Why is ultimately simple. This limitation exists because the Unix
API is fundamentally a C API (whether or not the C library and
runtime are part of the Unix API), and in C,
strings are terminated by a zero byte. When Unix programs such as
the shell pass command line arguments to the kernel as part of the
exec*() family of system calls, they do so as an array of
null-terminated C strings; if you try to put a null byte in there
as data, it will just terminate that command line argument early
(possibly reducing it to a zero-length argument, which is legal but
unusual). When Unix programs start they receive their command line
arguments as an array of C strings (in C, the
argv argument to
main()), and again a null byte passed in as data would be seen
as terminating that argument early.
This is true whether or not your shell and the program you're trying to run are written in C. They can both be written in modern languages that are happy to have zero bytes in strings, but the command line arguments moving between them are being squeezed through an API that requires null-terminated strings. The only way around this would be a completely new set of APIs on both sides, and that's extremely unlikely at this point.
Because filenames are also passed to the kernel as C strings, they too can't contain zero bytes. Neither can environment variables, which are passed between programs (through the kernel) as another array of C strings.
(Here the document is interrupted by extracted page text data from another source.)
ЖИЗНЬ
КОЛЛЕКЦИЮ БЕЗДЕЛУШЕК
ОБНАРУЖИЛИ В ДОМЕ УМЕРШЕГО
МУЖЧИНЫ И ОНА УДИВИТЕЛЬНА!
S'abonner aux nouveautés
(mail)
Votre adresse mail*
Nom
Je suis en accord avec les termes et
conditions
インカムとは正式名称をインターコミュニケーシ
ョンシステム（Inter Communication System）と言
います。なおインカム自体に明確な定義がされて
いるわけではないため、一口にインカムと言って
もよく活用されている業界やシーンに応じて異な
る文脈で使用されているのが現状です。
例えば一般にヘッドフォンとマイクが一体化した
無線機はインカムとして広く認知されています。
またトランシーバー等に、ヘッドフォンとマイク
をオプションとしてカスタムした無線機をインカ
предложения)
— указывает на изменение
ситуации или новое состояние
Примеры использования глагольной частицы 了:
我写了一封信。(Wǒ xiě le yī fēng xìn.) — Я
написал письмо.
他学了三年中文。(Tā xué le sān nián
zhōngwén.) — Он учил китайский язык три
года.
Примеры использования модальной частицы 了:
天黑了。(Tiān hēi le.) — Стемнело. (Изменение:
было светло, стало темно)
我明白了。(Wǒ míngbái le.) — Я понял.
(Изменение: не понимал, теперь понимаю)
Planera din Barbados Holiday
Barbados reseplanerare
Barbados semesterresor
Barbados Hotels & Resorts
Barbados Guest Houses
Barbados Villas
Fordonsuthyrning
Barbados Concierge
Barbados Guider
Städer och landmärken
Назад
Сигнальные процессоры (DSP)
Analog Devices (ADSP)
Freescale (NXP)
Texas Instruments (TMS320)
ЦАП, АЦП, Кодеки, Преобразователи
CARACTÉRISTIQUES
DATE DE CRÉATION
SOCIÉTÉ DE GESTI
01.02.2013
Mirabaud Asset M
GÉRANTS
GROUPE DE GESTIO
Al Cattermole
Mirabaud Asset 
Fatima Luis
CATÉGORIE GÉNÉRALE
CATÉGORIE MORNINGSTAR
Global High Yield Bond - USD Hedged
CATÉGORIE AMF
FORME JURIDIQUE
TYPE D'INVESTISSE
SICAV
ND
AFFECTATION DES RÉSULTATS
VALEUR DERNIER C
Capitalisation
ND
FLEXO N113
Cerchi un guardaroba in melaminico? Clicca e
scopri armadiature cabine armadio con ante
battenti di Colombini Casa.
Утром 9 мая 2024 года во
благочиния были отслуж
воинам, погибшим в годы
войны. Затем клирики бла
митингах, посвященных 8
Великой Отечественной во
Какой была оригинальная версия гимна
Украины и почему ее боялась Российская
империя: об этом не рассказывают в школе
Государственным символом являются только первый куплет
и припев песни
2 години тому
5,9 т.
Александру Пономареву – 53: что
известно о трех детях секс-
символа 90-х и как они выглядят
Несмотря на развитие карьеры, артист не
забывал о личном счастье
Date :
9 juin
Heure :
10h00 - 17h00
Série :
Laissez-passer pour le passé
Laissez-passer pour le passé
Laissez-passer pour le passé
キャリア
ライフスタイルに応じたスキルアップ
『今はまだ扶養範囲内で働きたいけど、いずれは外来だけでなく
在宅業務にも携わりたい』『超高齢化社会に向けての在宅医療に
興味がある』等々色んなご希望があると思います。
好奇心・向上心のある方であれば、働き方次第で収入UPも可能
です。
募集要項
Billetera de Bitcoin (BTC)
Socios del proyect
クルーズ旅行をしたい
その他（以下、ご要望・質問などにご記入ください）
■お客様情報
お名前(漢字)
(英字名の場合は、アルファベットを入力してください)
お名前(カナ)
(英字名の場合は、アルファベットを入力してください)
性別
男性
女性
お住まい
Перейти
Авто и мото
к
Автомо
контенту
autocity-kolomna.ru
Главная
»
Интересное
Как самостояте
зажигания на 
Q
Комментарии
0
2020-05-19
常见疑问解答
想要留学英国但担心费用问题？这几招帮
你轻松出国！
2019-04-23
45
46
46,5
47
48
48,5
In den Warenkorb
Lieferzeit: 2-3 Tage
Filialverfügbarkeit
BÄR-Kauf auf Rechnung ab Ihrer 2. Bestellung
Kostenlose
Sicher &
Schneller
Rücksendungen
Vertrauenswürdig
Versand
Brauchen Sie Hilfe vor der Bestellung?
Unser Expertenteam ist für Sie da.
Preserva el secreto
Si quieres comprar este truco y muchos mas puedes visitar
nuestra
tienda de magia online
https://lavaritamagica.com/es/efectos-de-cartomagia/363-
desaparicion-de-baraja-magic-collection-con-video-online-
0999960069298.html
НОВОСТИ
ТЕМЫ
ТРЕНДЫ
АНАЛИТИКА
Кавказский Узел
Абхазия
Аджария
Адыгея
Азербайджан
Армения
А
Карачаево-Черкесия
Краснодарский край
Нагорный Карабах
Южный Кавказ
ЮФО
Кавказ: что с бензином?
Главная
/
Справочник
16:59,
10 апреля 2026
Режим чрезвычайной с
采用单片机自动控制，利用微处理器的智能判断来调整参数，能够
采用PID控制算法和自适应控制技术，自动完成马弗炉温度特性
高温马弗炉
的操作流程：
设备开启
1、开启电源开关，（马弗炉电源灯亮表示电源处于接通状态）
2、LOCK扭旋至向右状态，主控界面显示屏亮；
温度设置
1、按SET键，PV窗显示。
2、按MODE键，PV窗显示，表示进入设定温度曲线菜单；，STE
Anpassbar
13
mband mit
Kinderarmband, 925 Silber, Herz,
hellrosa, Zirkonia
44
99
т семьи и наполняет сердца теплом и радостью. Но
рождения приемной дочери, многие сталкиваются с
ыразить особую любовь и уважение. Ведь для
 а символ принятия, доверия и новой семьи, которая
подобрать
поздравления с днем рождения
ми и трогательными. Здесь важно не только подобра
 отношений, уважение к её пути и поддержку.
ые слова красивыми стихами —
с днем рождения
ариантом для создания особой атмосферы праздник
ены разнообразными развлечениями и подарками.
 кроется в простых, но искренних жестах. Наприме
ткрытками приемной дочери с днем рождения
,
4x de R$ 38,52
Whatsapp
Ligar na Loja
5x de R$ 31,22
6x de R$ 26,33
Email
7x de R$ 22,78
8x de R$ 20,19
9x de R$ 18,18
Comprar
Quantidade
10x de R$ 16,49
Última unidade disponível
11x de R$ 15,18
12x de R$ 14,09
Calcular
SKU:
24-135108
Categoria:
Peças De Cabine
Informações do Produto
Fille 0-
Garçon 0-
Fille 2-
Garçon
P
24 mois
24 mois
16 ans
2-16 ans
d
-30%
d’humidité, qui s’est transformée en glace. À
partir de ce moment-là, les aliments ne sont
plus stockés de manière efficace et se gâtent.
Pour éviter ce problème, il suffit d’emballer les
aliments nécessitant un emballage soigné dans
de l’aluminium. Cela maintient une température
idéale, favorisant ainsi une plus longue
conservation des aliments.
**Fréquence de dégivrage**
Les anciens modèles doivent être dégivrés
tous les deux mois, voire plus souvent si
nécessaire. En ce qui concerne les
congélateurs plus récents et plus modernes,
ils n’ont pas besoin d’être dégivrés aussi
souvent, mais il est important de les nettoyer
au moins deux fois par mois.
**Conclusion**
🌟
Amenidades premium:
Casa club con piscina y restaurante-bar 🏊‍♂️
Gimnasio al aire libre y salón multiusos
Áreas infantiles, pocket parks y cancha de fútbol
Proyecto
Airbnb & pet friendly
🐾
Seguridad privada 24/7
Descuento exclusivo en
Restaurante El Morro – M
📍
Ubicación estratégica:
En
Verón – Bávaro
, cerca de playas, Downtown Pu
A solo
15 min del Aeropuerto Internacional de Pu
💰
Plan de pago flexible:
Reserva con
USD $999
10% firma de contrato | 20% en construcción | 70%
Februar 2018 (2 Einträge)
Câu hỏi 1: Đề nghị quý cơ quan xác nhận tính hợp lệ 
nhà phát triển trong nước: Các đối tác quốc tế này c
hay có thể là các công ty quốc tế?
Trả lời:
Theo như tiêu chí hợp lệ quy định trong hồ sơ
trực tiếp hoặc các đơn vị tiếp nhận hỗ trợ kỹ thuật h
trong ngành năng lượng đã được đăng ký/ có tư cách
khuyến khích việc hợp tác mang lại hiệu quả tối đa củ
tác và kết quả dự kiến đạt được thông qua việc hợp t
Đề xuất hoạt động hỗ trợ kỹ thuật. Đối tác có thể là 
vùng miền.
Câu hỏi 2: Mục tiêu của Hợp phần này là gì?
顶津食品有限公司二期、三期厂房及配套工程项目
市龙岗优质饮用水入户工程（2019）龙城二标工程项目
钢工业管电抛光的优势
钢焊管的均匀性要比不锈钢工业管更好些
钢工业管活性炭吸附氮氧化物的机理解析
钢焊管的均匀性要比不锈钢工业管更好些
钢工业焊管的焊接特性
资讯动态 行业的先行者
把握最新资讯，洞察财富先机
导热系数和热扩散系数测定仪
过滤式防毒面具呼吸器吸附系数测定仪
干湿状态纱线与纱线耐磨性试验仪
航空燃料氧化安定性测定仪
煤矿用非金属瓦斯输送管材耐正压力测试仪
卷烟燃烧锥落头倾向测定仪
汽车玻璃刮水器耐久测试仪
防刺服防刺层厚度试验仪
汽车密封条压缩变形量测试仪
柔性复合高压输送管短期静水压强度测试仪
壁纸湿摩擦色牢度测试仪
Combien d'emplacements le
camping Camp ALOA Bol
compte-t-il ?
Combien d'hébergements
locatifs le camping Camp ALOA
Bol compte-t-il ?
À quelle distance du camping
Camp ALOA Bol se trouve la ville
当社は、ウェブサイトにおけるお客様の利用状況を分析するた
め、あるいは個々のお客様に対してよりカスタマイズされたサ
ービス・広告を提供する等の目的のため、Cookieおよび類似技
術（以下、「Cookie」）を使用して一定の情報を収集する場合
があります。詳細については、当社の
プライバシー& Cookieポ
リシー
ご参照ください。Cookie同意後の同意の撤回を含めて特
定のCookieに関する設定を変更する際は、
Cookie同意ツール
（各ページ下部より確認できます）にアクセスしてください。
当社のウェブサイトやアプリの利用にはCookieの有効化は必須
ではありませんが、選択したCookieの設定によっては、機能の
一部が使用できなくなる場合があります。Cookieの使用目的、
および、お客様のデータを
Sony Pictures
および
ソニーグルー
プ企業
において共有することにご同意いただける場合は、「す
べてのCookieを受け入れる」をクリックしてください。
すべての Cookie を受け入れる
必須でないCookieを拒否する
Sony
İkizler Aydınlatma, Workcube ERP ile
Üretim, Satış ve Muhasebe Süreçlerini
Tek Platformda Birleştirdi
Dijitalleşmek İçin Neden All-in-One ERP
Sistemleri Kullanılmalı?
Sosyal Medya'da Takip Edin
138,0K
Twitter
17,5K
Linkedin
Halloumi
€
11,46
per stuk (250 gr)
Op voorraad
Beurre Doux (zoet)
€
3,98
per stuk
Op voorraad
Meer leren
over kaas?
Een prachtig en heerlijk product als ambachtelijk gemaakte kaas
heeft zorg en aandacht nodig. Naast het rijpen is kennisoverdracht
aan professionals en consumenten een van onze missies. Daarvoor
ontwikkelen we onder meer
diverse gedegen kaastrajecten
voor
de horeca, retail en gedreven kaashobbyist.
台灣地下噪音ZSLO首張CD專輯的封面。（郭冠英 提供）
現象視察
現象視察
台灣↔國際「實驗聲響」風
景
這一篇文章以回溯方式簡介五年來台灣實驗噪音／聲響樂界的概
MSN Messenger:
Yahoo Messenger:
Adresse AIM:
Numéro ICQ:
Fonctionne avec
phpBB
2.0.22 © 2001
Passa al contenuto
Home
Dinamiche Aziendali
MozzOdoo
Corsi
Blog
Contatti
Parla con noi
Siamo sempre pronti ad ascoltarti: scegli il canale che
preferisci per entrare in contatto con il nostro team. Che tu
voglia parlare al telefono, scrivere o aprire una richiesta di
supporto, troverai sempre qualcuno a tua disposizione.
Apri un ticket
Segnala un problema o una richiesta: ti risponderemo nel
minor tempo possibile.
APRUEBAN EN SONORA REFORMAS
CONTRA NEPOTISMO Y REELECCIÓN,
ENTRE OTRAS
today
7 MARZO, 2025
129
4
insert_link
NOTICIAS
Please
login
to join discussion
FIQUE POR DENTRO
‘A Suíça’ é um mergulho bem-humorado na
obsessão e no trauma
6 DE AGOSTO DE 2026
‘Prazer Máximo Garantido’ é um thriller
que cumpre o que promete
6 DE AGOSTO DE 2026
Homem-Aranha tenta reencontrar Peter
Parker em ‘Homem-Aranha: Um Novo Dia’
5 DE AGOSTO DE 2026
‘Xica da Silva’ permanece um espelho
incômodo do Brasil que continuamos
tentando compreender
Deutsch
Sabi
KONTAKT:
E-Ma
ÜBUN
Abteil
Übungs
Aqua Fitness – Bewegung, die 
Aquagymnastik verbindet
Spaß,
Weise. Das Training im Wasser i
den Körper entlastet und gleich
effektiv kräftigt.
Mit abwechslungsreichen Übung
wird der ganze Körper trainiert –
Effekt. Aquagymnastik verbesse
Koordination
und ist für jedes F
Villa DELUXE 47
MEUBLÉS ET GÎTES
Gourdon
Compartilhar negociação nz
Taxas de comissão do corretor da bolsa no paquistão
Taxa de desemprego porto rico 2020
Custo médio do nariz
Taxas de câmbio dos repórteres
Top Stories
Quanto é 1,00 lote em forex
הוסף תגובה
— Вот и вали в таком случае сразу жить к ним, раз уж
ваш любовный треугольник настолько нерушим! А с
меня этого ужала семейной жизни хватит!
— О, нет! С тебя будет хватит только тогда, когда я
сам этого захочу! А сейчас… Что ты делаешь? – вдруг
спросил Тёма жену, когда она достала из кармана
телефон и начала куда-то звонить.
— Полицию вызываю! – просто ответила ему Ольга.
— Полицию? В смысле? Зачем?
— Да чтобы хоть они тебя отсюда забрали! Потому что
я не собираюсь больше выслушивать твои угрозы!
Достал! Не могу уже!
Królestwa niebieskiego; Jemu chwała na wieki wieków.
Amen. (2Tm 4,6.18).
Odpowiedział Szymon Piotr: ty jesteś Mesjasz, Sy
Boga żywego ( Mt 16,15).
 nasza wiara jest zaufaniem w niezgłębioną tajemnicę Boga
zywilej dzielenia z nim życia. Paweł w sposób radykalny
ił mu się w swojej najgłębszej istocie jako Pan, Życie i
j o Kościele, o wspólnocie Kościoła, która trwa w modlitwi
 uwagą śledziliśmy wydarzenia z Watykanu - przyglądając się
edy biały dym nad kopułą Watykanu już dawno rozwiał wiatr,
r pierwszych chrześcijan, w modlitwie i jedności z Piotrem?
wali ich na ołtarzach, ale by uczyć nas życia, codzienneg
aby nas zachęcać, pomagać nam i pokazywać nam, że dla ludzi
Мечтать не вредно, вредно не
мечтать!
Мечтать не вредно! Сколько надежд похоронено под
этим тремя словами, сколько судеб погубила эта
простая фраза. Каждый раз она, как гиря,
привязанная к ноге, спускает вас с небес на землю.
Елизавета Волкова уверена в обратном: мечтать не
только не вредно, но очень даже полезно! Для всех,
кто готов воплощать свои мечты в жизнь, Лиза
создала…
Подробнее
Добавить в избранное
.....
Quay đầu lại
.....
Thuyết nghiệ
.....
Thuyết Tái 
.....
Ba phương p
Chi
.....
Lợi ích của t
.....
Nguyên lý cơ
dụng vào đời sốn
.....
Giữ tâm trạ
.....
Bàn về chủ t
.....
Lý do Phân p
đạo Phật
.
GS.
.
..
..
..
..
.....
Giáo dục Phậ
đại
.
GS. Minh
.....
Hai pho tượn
As a corollary, certain character set encodings really don't work as locales on Unix because they run into this. Any character set encoding that can generate zero bytes as part of its characters is going to have serious problems with filenames and command line arguments; one obvious example of such a character set is UTF-16. I believe the usual way for Unixes to deal with a filesystem that's natively UCS-2 or UTF-16 is to encode and decode to UTF-8 somewhere in the kernel or the filesystem driver itself.